By that, he meant the deal that he and Dunne proposed.

In Parliament yesterday Seymour challenged Environment Minister Nick Smith over his decision to do a deal with the Maori Party.

Smith said that ACT thought the Bill’s reforms had not gone far enough while United Future thought they had gone too far.

“This is a centre-right Government, and I actually think that the reform and agreement we have reached with the Maori Party is a good way to advance this important reform,” he said.

Seymour also asked about what the Maori Party regards as its biggest win, “Mana Whakahono a Rohe” agreements which allow iwi to initiate an iwi participation agreement in a local authority’s planning process. 

The most potentially influential of the roles for the new bodies will be that they can be included as an affected party on any consent application.

But Seymour argued that the agreement duplicated two sections of the current Resource Management Act which require that anybody implementing the Act should recognise and provide for the relationship of Maori and their culture and traditions with their ancestral lands, water, sites, waahi tapu, and other taonga, and should have particular regard to kaitiakitanga. (guardianship).

Smith replied that the provisions referred to by Seymour were very different to the iwi participation arrangements now in the Bill.

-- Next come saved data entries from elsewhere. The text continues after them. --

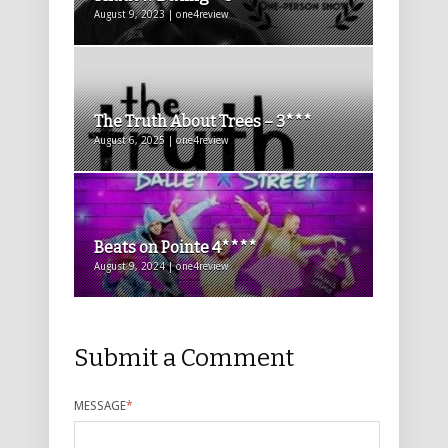
August 9, 2023 | one4review
The Truth About Trees – 3***
August 6, 2025 | one4review
Beats on Pointe 4****
August 9, 2024 | one4review
Submit a Comment
MESSAGE
*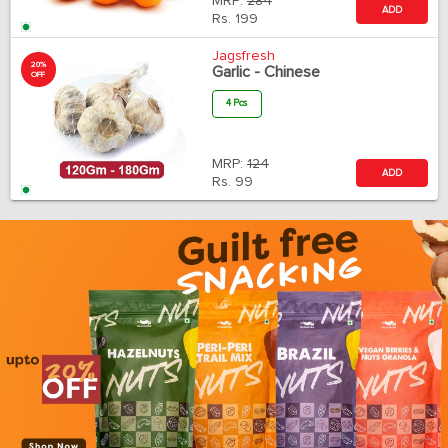
MRP:
284
ADD
Rs.
199
Jagsfresh
20%
Garlic - Chinese
OFF
4 Pcs
MRP:
124
ADD
Rs.
99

“I would remind the member that before this term of parliament the Government put out an options paper on the Resource Management Act and the iwi participation arrangements were in the Government’s original proposals.

“They were there before we entered into discussions with the Maori Party and they are there because the obligation to consult with iwi is already in the law.”

But the Maori Party itself was nearer the mark when it pointed out that it had gained concessions from National.

The Māori Party is confident that the gains we have advocated for, will ensure that there is a clearer balance around protecting Papatūānuku,” said Fox.

And the party’s other co-leader, Te Ururoa Flavell said “we worked hard on the outcomes to reach an agreement that we are satisfied with.

“The Māori Party is confident that the changes advocated for in the RMA amendments better balance development and kaitiakitanga.”

The gains made by the Maori Party in the negotiations over the Bill are significant and the Government’s willingness to do those deals plus its clear preference for the party yesterday suggest that  Ministers are now making good on Prime Minister Bill English’s indication that the party is his preferred coalition partner after the election.